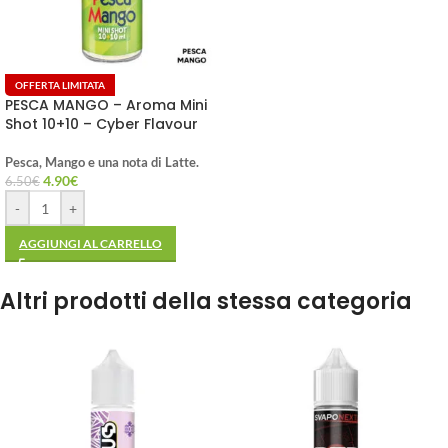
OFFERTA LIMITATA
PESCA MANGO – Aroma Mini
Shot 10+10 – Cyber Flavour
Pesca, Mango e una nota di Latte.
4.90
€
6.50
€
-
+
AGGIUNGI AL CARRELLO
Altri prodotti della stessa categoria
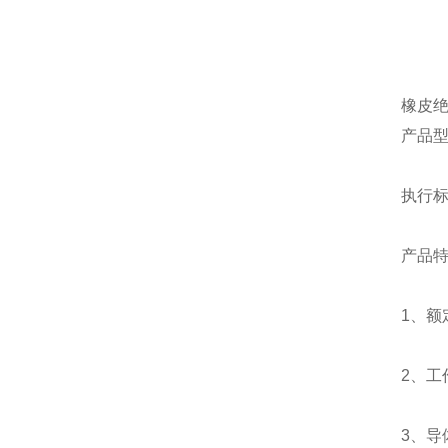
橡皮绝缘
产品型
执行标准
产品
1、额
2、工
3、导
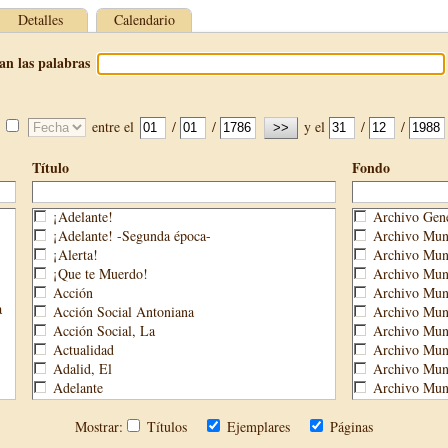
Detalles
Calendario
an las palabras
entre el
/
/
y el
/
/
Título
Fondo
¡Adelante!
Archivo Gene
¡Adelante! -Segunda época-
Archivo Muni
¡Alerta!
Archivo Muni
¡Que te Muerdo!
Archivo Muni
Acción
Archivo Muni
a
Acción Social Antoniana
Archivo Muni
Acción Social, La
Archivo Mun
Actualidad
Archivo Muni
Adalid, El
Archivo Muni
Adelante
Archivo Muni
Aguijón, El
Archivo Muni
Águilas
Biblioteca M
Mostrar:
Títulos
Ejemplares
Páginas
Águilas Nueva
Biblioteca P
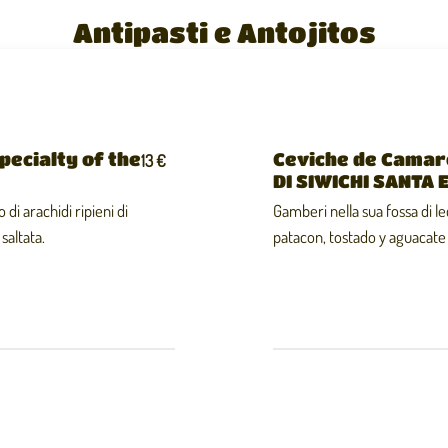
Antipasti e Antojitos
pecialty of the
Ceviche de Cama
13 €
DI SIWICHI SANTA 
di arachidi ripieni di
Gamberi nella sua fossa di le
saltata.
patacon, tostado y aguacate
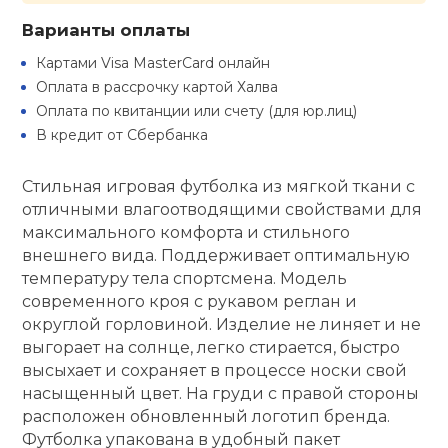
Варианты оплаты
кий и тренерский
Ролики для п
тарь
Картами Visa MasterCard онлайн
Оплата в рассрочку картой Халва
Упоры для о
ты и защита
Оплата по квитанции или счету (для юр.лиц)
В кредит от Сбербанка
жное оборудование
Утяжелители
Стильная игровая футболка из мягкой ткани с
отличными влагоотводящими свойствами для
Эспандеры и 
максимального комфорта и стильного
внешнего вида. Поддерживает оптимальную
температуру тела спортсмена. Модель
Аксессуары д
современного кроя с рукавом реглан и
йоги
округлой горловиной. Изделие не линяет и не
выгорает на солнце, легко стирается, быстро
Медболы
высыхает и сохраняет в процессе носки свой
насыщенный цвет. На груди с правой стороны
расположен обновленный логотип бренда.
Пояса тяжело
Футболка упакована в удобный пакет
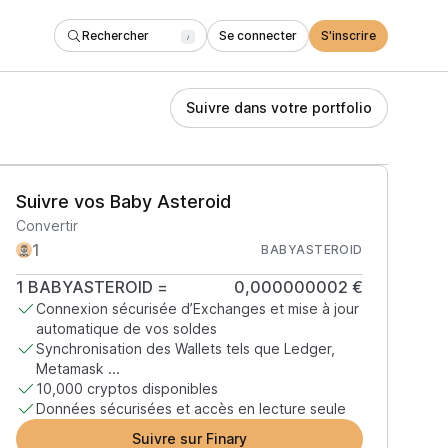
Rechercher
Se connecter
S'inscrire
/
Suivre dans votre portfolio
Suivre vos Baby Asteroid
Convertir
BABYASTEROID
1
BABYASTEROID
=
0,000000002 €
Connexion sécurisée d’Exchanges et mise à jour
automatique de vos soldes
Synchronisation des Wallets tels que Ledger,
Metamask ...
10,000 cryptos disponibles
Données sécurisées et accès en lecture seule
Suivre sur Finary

━━━━━━━━━━

EXERCISE. Scan the data, and report each line that uses the word "Social".

TASK OUTPUT.
Acción Social Antoniana
Acción Social, La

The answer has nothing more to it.